━━ MATERIAL FOR THIS EXERCISE
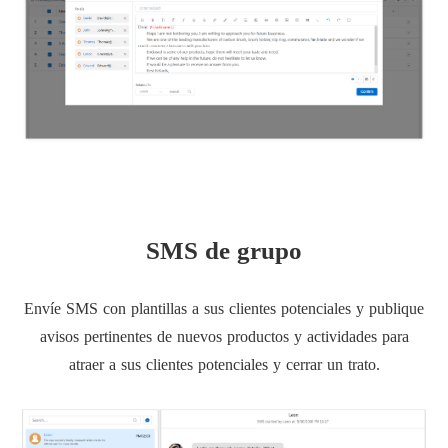
SMS de grupo
Envíe SMS con plantillas a sus clientes potenciales y publique
avisos pertinentes de nuevos productos y actividades para
atraer a sus clientes potenciales y cerrar un trato.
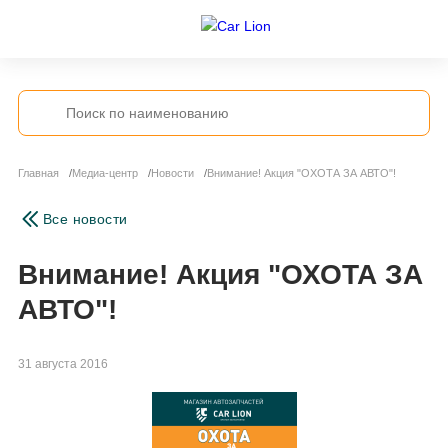
Главная
Медиа-центр
Новости
Внимание! Акция "ОХОТА ЗА АВТО"!
Все новости
Внимание! Акция "ОХОТА ЗА
АВТО"!
31 августа 2016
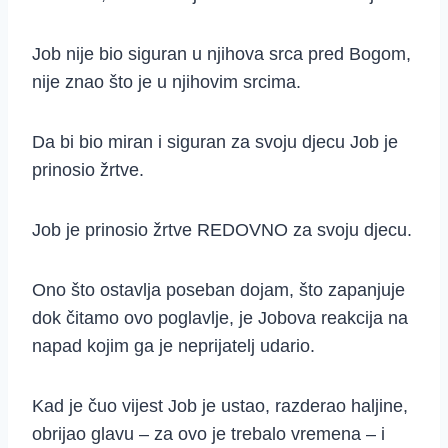
Job nije bio siguran u njihova srca pred Bogom,
nije znao što je u njihovim srcima.
Da bi bio miran i siguran za svoju djecu Job je
prinosio žrtve.
Job je prinosio žrtve REDOVNO za svoju djecu.
Ono što ostavlja poseban dojam, što zapanjuje
dok čitamo ovo poglavlje, je Jobova reakcija na
napad kojim ga je neprijatelj udario.
Kad je čuo vijest Job je ustao, razderao haljine,
obrijao glavu – za ovo je trebalo vremena – i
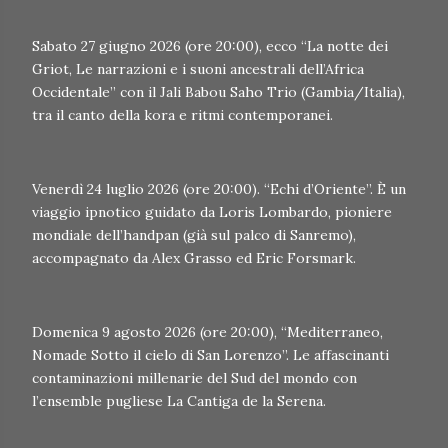
Sabato 27 giugno 2026 (ore 20:00), ecco “La notte dei
Griot, Le narrazioni e i suoni ancestrali dell’Africa
Occidentale” con il Jali Babou Saho Trio (Gambia/Italia),
tra il canto della kora e ritmi contemporanei.
Venerdì 24 luglio 2026 (ore 20:00). “Echi d’Oriente”. È un
viaggio ipnotico guidato da Loris Lombardo, pioniere
mondiale dell’handpan (già sul palco di Sanremo),
accompagnato da Alex Grasso ed Eric Forsmark.
Domenica 9 agosto 2026 (ore 20:00), “Mediterraneo,
Nomade Sotto il cielo di San Lorenzo”. Le affascinanti
contaminazioni millenarie del Sud del mondo con
l’ensemble pugliese La Cantiga de la Serena.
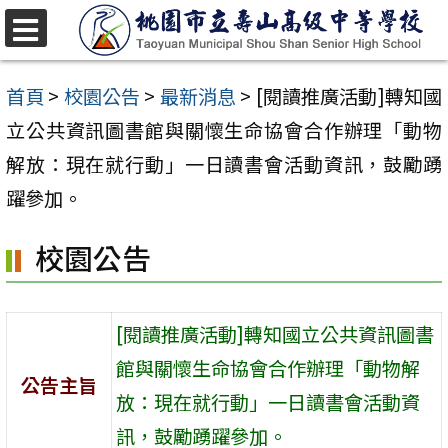
跳
至
選
單
主
首頁
>
校園公告
>
最新消息
>
[閱讀推廣活動]轉知國
要
立公共資訊圖書館與關懷生命協會合作辦理「動物
內
解放：現在就行動」一日讀書會活動資訊，鼓勵踴
容
躍參加。
區
校園公告
[閱讀推廣活動]轉知國立公共資訊圖書
館與關懷生命協會合作辦理「動物解
公告主旨
放：現在就行動」一日讀書會活動資
訊，鼓勵踴躍參加。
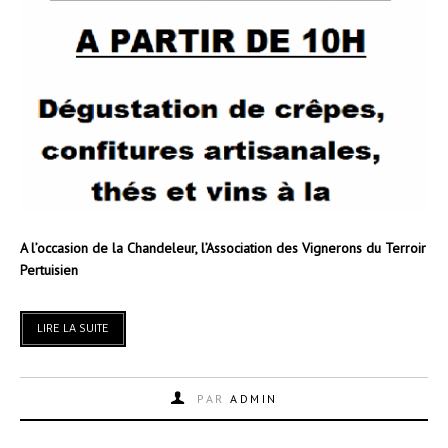
A l’occasion de la Chandeleur, l’Association des Vignerons du Terroir
Pertuisien
LIRE LA SUITE
PAR
ADMIN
━━━━
• [TASK STATEMENT] Quote, exactly and only, the lines from the first line of the data above through the line containing "Nomade Sotto il". The pictures do not belong in it.

• [EXERCISE SOLUTION]
SMS de grupo
Envíe SMS con plantillas a sus clientes potenciales y publique
avisos pertinentes de nuevos productos y actividades para
atraer a sus clientes potenciales y cerrar un trato.
Главная
Медиа-центр
Новости
Внимание! Акция "ОХОТА ЗА АВТО"!
Все новости
Внимание! Акция "ОХОТА ЗА
АВТО"!
31 августа 2016
Job nije bio siguran u njihova srca pred Bogom,
nije znao što je u njihovim srcima.
Da bi bio miran i siguran za svoju djecu Job je
prinosio žrtve.
Job je prinosio žrtve REDOVNO za svoju djecu.
Ono što ostavlja poseban dojam, što zapanjuje
dok čitamo ovo poglavlje, je Jobova reakcija na
napad kojim ga je neprijatelj udario.
Kad je čuo vijest Job je ustao, razderao haljine,
obrijao glavu – za ovo je trebalo vremena – i
Sabato 27 giugno 2026 (ore 20:00), ecco “La notte dei
Griot, Le narrazioni e i suoni ancestrali dell’Africa
Occidentale” con il Jali Babou Saho Trio (Gambia/Italia),
tra il canto della kora e ritmi contemporanei.
Venerdì 24 luglio 2026 (ore 20:00). “Echi d’Oriente”. È un
viaggio ipnotico guidato da Loris Lombardo, pioniere
mondiale dell’handpan (già sul palco di Sanremo),
accompagnato da Alex Grasso ed Eric Forsmark.
Domenica 9 agosto 2026 (ore 20:00), “Mediterraneo,
Nomade Sotto il cielo di San Lorenzo”. Le affascinanti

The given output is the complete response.